A cutting-edge company in County Durham is spearheading a project that is aiming to use hi-tech materials to develop new protective equipment for use in the battle against coronavirus.
Graphene Composites, which is based at NETPark in Sedgefield, has been working on a graphene ink that can be applied to face masks and other personal protective equipment (PPE) to provide added protection against coronavirus.
The company’s staff are currently working from home but it is hoping to re-open the Centre for Process Innovation where it is based so they can progress the project.
The company’s CEO Sandy Chen has appealed for help from other companies with the project and has already received a number of offers.
Once the firm has developed and tested what he describes as coronavirus-killing graphene ink technology, he wants to work with existing manufacturers and others keen to collaborate, to integrate it into masks and other PPE.
As part of that plan, he has launched a rallying call to all organisations that can work with him, and has documents ready to send out detailing how the graphene ink would work and how it would be developed and deployed.

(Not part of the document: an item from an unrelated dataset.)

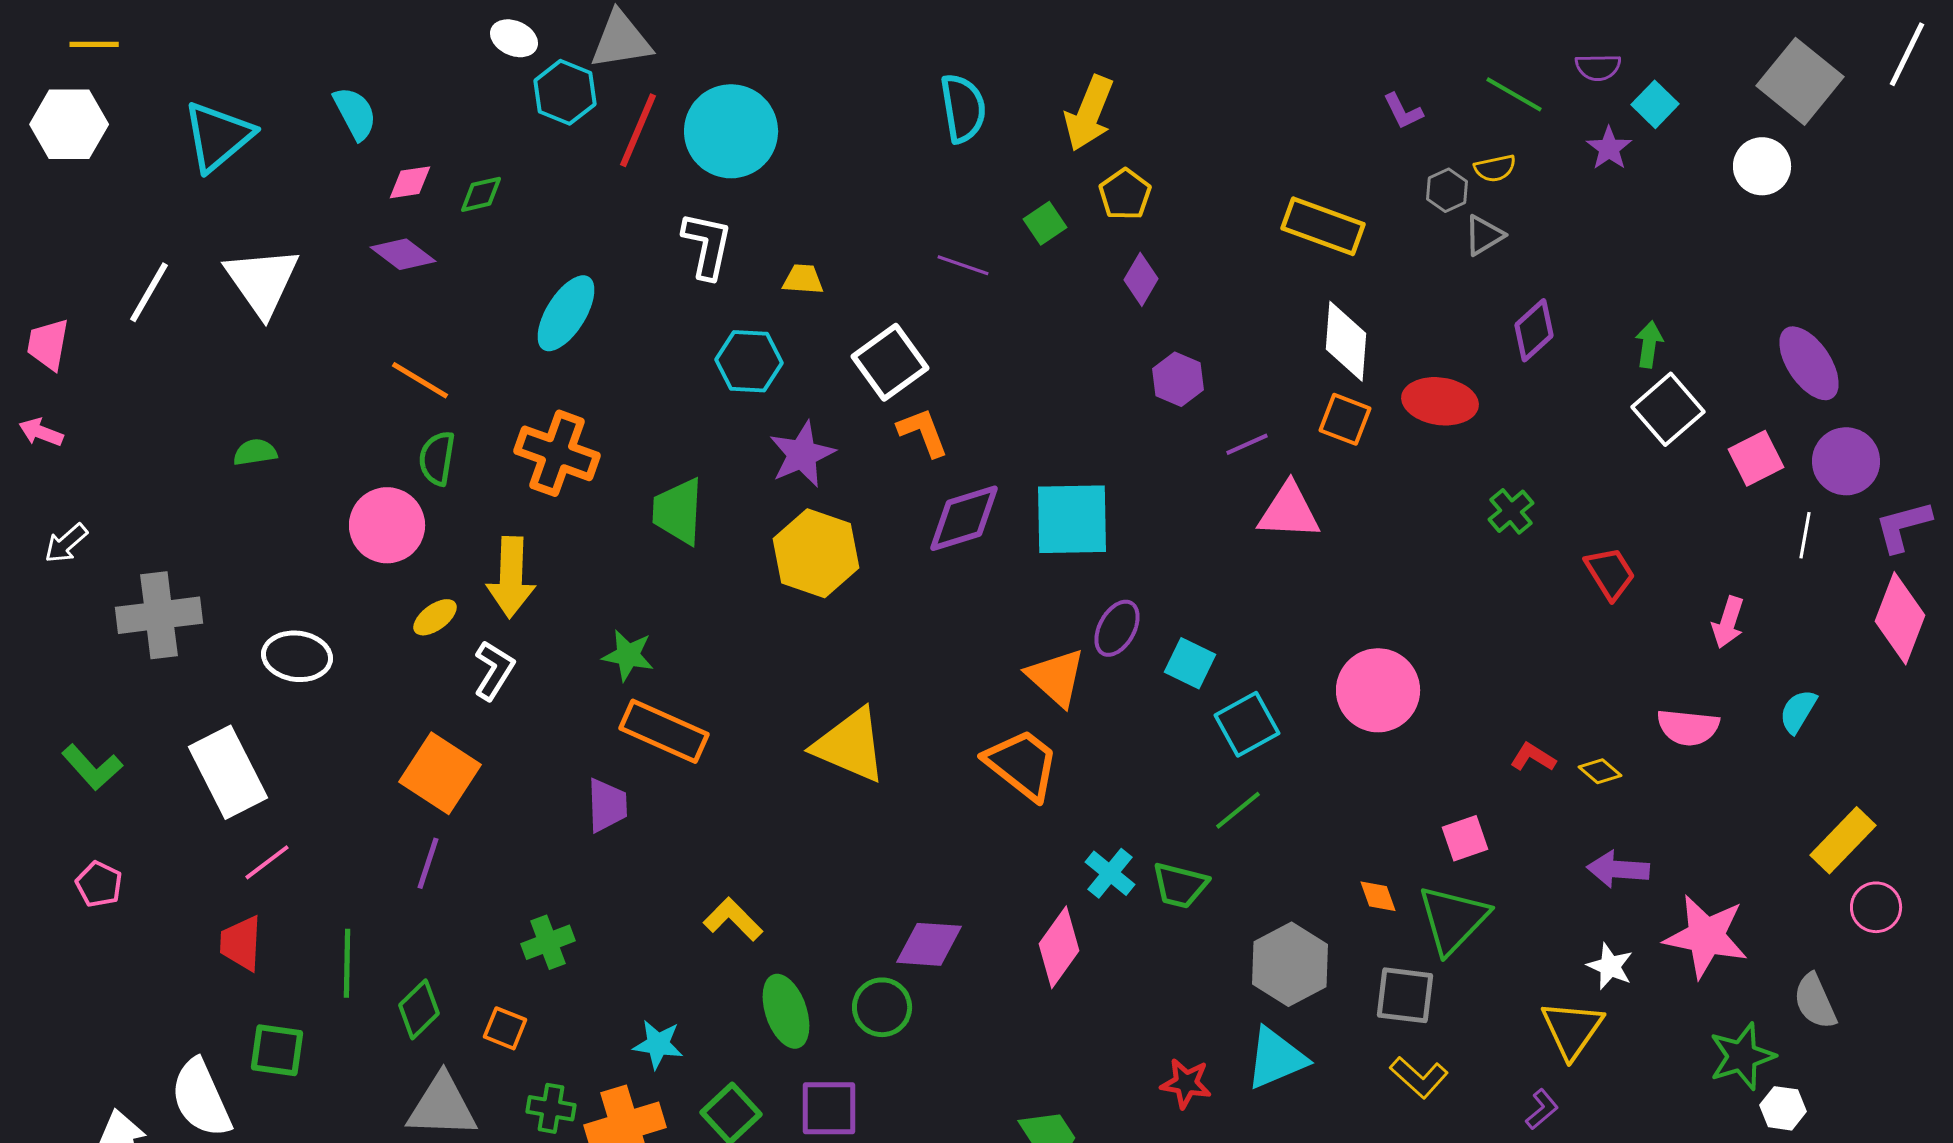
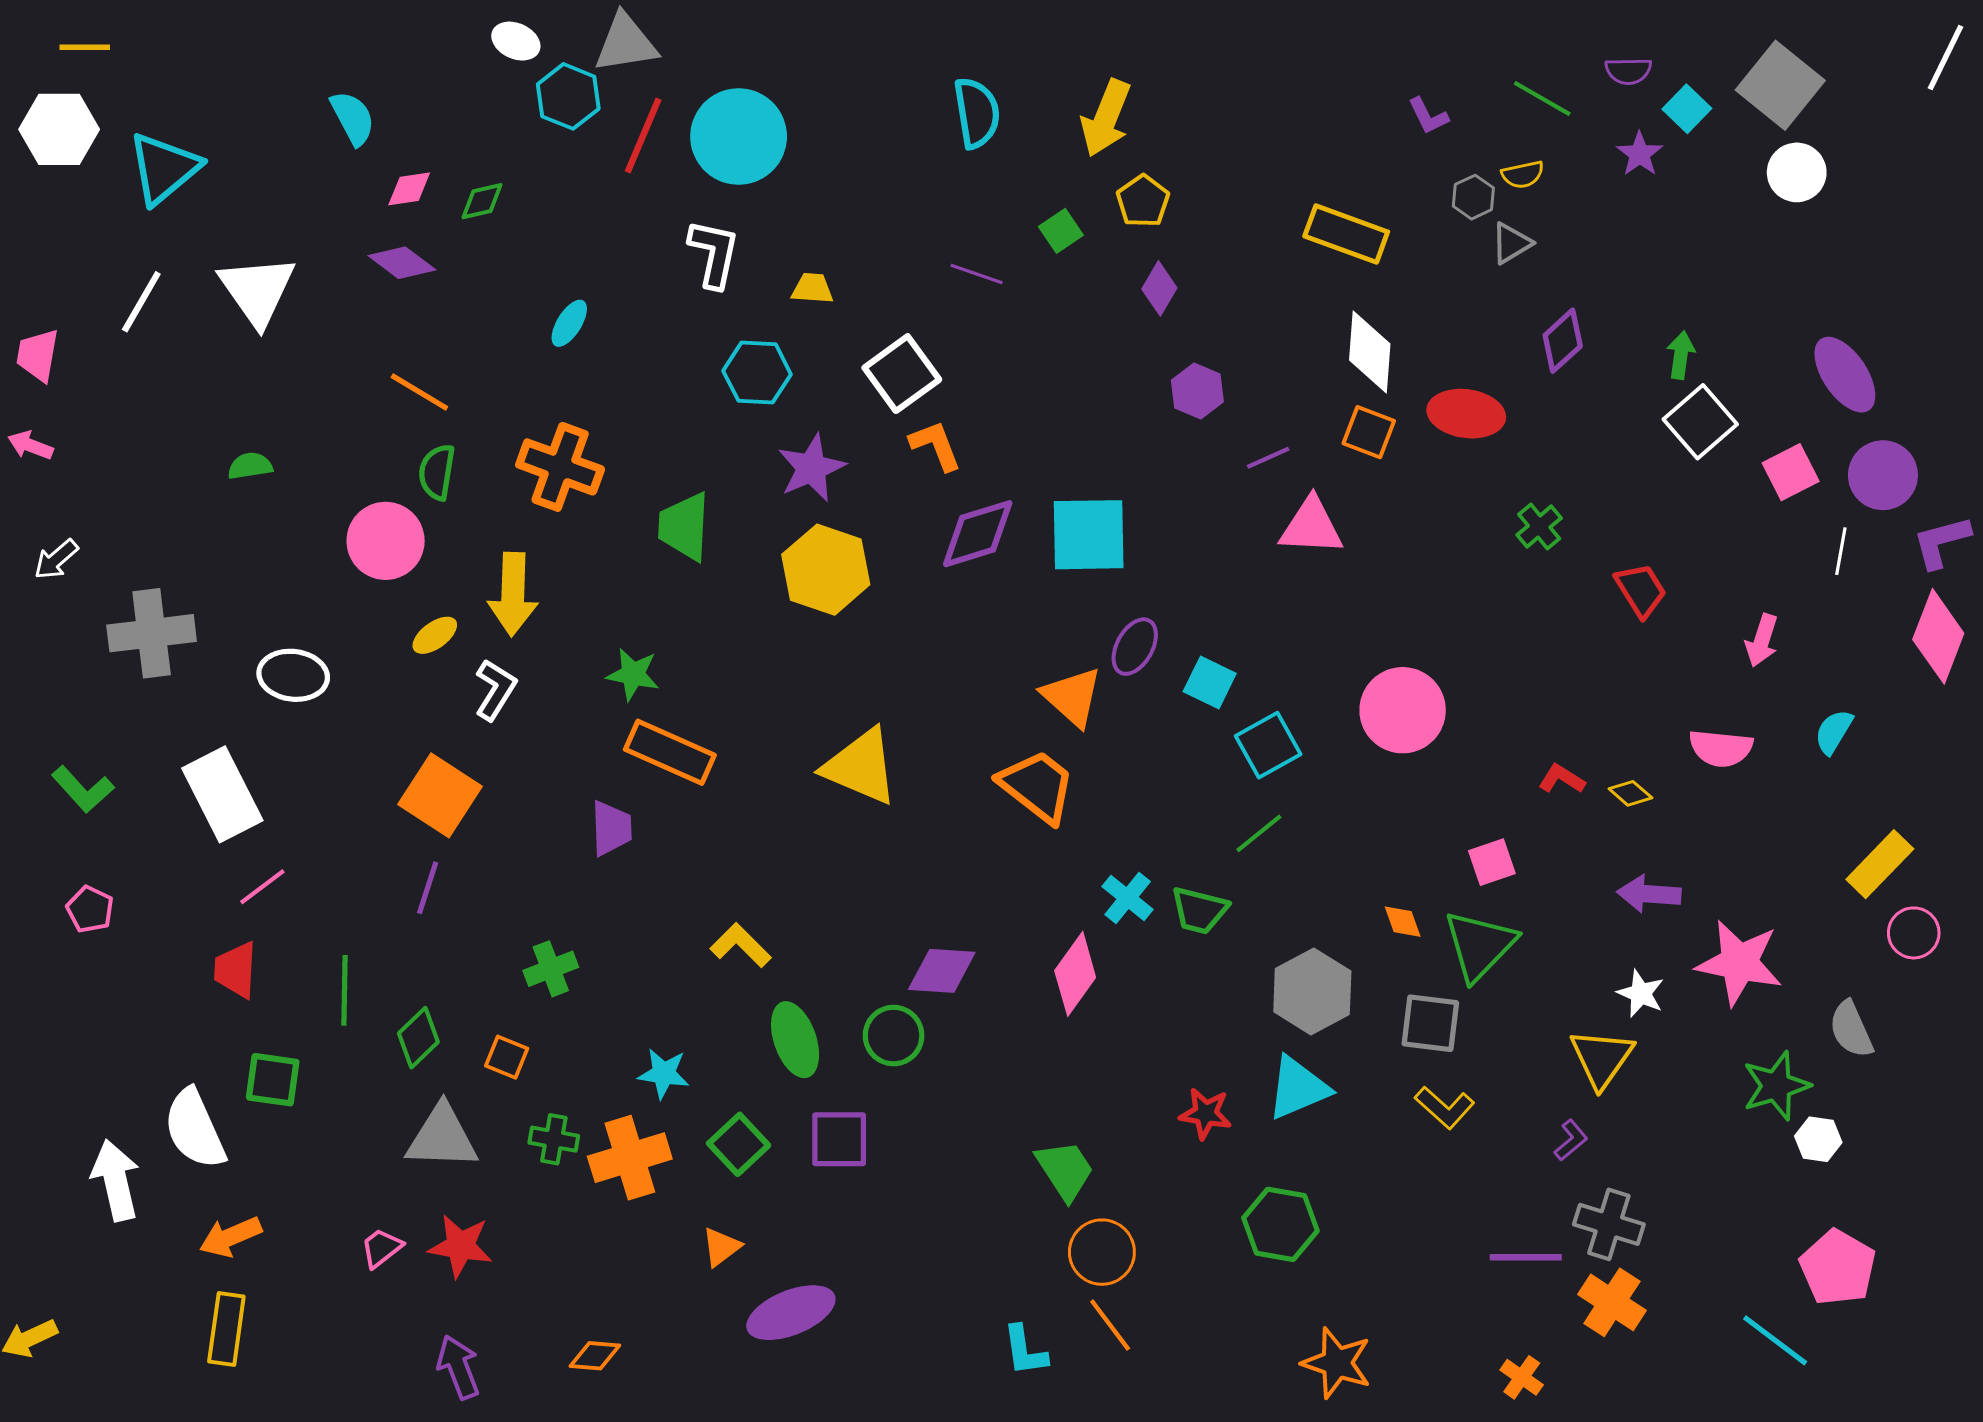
gray square: (1800, 81) -> (1780, 85), moved
cyan triangle: (218, 136) -> (164, 168), moved
cyan ellipse: (566, 313) -> (569, 323), size x0.6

An email sent out on Sunday to investors and contacts has already resulted in scores of responses and he said a leading US Ivy League university has also joined the team.
In the US, he is in discussions with leading local and federal authorities, and he wants to generate similar momentum in the UK and Europe.
He said: “We’ve got experience in functionalising graphene and in ‘doping’ – attaching things to the surface of graphene – and one of the things we noticed was that with something called silver nano particles, become more virucidal – as in kill off virus – the smaller you make it.
“What we want to do is put the silver nano particles on the surface of graphene nanoplatelets which can then be put onto face masks and all other personal protective equipment (PPE).
“It’s been a hectic day. Since we put out the email to investors we’ve had dozens of positive responses from PPE manufacturers, pharmacologists, NHS doctors and other relevant people who are very interested in it.
“And we want to hear from more – from anyone who is interested in collaborating and cooperating with is to fight this coronavirus.
“Obviously it’s far more important for us to work together now, rather than trying to figure out who gets the patent.
“Frankly I don’t care about who gets the patent, or any of the commercial aspects of this – I think we should all just care about working together to beat this virus.
“I’m also looking to make contact with our local MP who can help us get back into the laboratory. At the moment the CPI is closed, which makes it very hard to run a laboratory, but it can be reopened if this is classed as a national priority.”